Diagnosis of Application Exceptions

Pain Points

In the distributed microservice architecture, enterprises can develop diverse complex applications efficiently. However, this architecture poses great challenges to traditional O&M and diagnosis technologies. In the example of an e-commerce application, problems are as follows:

  • Difficult fault locating

    After receiving the feedback from customers, customer service personnel submit problems to technical personnel for troubleshooting. In the distributed microservice architecture, a request usually undergoes multiple services/nodes before a result is returned. If a fault occurs, O&M personnel need to repeatedly view logs on multiple hosts to locate the fault. Even for simple problems, troubleshooting requires cooperation from multiple teams.

  • Difficult architecture sort-out

    When service logic becomes complex, it is difficult to find out the downstream services (databases, HTTP APIs, and caches) that an application depends on, and external services that depend on the application from the code perspective. It is also difficult to sort out the service logic, manage the architecture, and plan capacities. For example, enterprises find it hard to determine the number of hosts required for online promotions.

Service Implementation

APM can diagnose exceptions in large distributed applications. When an application breaks down or a request fails, you can locate faults in minutes through topologies and drill-downs.

  • Visible topology: Abnormal application instances can be automatically discovered on the topology.

  • Tracing: You can locate root causes in code through drill-downs after identifying abnormal applications on the topology.

  • SQL analysis: APM displays graphs of key metrics (such as number of SQL statement calls, latency, and number of errors), and supports analysis of database performance problems caused by abnormal SQL statements.

User Experience Management

Pain Points

In the Internet era where user experience is of crucial importance, you cannot obtain user access information even if backend services run stably. It is much more difficult to locate frontend problems that occur occasionally.

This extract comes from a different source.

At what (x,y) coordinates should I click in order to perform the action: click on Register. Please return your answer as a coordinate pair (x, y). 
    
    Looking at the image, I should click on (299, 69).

After a system goes online, if users cannot access the system due to errors and you fail to obtain the information in time, you will lose lots of users. If users report page usage problems, how can these problems be reproduced immediately? How can error details be obtained for fast troubleshooting?

Service Implementation

APM provides experience management capabilities. Specifically, it analyzes the complete process (user request > server > database > server > user request) of application transactions in real time, and provides Apdex scores, enabling you to monitor comprehensive user experience in real time. For transactions with poor user experience, locate problems through topologies and tracing.

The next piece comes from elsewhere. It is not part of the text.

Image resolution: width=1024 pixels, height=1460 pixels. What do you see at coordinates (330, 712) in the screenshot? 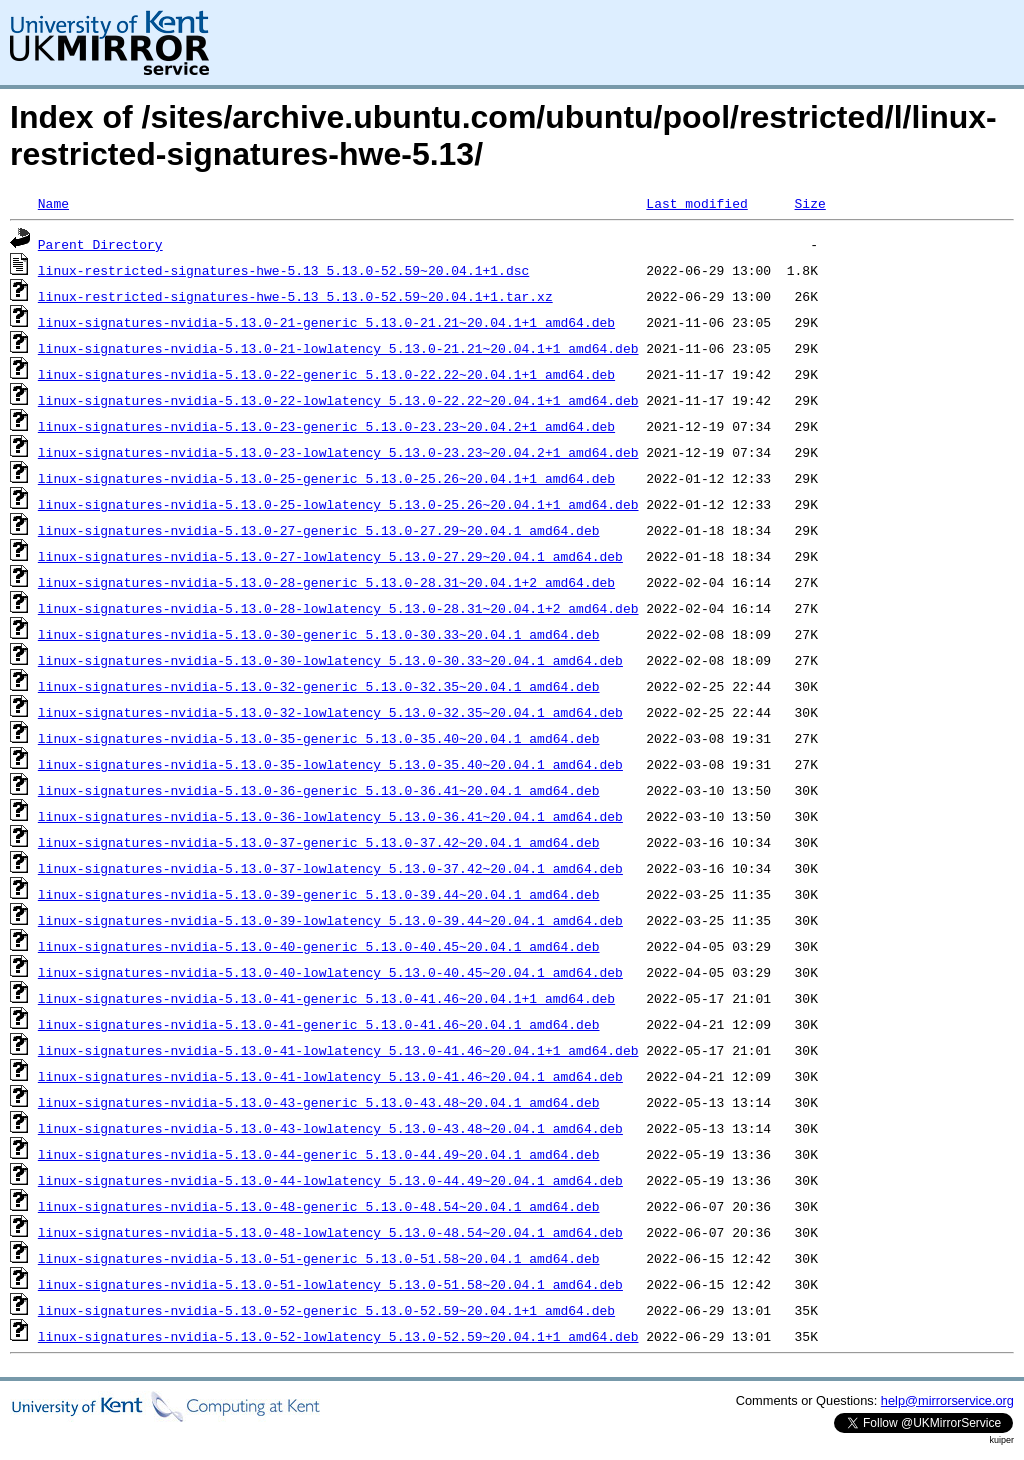 I see `linux-signatures-nvidia-5.13.0-32-lowlatency_5.13.0-32.35~20.04.1_amd64.deb` at bounding box center [330, 712].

  • Application KPI analysis: KPIs such as throughput, latency, and call success rate are displayed, so that you can monitor user experience easily.
  • Full-link performance tracing: Web services, caches, and databases are traced, so that you can detect performance bottlenecks quickly.

Intelligent Diagnosis

Pain Points

For massive quantities of services, there is rich but unassociated application O&M data, such as hundreds of monitoring metrics, KPI data, and tracing data. How can the system associate metric and alarm data from multiple perspectives (such as applications, services, instances, hosts, and transactions), and automatically complete RCA? How can intelligence analysis be made and possible causes be provided based on the learned historical data and O&M experience library?

Service Implementation

APM supports automatic detection of faults using machine learning algorithms, and intelligent diagnosis. When an exception occurs in a transaction, APM learns historical metric data based on intelligent algorithms, associates exception metrics for multi-dimensional analysis, extracts characteristics of context data (such as resources, parameters, and call structures) when services are normal and abnormal, and locate root causes through cluster analysis. APM can collect and compare the historical data about good and poor experience, and record the environment data that may cause application errors, including input and output parameters, tracing, resource data, and JVM parameters. Based on the Enterprise Intelligent (EI) engine, APM can train historical data online and make predictions.